The General Medical Council hearing that struck Wakefield off the medical register in 2010 had been told that no researchers were able to replicate his original findings of a possible connection between a gut disorder caused by the measles component of the MMR vaccine and autism.1

The JCVI jumped on this statement as further evidence of the safety of the vaccine—but, yet again, it wasn’t true. In 2002, researchers from Utah State University analyzed blood samples from 125 autistic children and compared them with blood taken from 92 healthy children. In 75 instances in the autism group, antibodies in the blood indicated an abnormal reaction to the vaccine. The antibodies attack the brain by targeting the building blocks of myelin, the insulating sheath that covers and protects nerve fibres. As a result, the nerves fail to develop properly and so possibly affect normal brain functioning. None of the non-autistic children had such antibodies in their blood samples.

Lead researcher Dr Vijendra Singh, an immunologist, said there was a relationship between the abnormal reaction to the vaccine, which happens in some children, and autism.2

References
1. Lancet, 1998; 351: 637–41
2. J Biomed Sci, 2002; 9: 359–64

Herd, but not seen
Vaccines protect the general population when 95 per cent or more of the targeted at-risk group is vaccinated, according to the concept of ‘herd immunity’. This one theory can explain the JCVI’s consistent blocking and denial of evidence of adverse reactions, as any ‘bad news’ like this could affect the take-up rate.

But does the theory hold up? According to the evidence, it doesn’t. After one outbreak of measles in Corpus Christi, Texas, in 1985, researchers discovered that 99 per cent of the children affected had received the measles vaccination and at least 95 per cent were supposedly ‘immune’, according to their blood samples.1

Three years later, there was an outbreak of 84 measles cases at a college in Colorado, and yet 98 per cent of the students had been vaccinated and were still immune, according to blood-serum analyses.2

This was followed by a chickenpox outbreak at a school where 97 per cent of children had been vaccinated. Those who had been vaccinated more than five years previously were especially at risk, the researchers concluded.3

References
1. N Engl J Med, 1987; 316: 771–4
2. Am J Public Health, 1991; 81: 360–4
3. Pediatrics, 2004; 113: 455–9

Keeping up standards
As with anyone holding public office, the members of the UK’s Joint Committee on Vaccination and Immunisation (JCVI) are supposed to meet exacting standards. These are encapsulated in the ‘Seven Principles of Public Life’, set out by the Nolan committee, which include:
  • Selflessness. Holders of public office should take decisions solely in terms of the public interest. They should not do so in order to gain financial or other material benefits for themselves, their family or their friends.
  • Objectivity. In carrying out public business, holders of public office should make choices on merit.
  • Accountability. Holders of public office are accountable for their decisions and actions to the public and must submit themselves to whatever scrutiny is appropriate to their office.
  • Openness. Holders of public office should be as open as possible about all the decisions and actions that they take. They should give reasons for their decisions and restrict information only when the wider public interest clearly demands it.
After reading the secret minutes reported in this article, how many of these principles do you consider JCVI members have broken?

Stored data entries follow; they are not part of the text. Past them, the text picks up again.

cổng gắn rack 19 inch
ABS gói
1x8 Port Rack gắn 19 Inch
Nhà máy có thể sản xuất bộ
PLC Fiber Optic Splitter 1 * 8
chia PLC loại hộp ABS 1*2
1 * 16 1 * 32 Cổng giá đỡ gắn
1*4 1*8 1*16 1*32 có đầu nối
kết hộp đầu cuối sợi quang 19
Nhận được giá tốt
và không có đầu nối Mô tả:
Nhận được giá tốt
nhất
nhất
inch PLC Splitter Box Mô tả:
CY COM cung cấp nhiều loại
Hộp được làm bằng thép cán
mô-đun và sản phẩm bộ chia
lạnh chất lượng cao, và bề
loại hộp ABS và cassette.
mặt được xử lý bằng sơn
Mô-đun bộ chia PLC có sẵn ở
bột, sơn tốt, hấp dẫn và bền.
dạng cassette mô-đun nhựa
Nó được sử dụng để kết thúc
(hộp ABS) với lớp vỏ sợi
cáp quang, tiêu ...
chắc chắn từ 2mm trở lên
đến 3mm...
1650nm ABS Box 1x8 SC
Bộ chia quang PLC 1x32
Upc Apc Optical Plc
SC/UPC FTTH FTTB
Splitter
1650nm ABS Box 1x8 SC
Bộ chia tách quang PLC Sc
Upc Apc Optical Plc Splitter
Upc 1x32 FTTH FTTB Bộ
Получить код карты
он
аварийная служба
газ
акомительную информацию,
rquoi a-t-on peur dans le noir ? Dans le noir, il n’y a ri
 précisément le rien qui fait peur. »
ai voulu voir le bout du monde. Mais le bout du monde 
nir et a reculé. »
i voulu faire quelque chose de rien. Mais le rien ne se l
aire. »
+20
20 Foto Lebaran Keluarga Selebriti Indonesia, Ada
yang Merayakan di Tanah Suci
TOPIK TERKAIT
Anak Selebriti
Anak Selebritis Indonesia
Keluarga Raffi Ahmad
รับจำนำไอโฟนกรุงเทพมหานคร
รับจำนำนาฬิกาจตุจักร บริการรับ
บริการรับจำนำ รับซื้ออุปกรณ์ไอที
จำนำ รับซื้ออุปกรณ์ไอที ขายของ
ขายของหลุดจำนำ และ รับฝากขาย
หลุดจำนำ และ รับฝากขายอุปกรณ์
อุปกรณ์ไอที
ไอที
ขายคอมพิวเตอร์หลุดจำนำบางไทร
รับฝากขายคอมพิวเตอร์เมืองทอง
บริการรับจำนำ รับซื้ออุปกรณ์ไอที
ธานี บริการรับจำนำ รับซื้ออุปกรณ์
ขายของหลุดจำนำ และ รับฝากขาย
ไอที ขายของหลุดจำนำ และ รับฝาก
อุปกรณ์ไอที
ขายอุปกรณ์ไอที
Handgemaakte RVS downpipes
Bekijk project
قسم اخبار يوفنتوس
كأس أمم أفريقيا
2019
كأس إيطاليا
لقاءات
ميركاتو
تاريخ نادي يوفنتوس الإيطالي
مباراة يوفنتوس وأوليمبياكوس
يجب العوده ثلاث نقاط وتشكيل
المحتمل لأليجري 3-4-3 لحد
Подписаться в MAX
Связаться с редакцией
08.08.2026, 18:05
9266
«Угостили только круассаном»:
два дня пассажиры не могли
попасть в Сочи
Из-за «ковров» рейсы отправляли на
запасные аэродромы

Turning to the JCVI’s own rules about personal financial interest, “if a member has in the last 12 months received, or plans to receive, a financial payment or other benefit from a business or representative body relating to vaccines or any other product or service, including carrying out consultancy or fee-paid work, the member must declare an interest . . . [I]f this interest is specific to an agenda item and the payment or other benefit is connected specifically with the product under consideration, the member will be required to absent him/herself from the discussion and any subsequent vote”.

Yet according to the minutes regarding the introduction of the group C meningococcal vaccine, members with a direct link to the manufacturers were allowed to stay as “they would be able to provide a valuable input”.

How many other times has this rule been broken?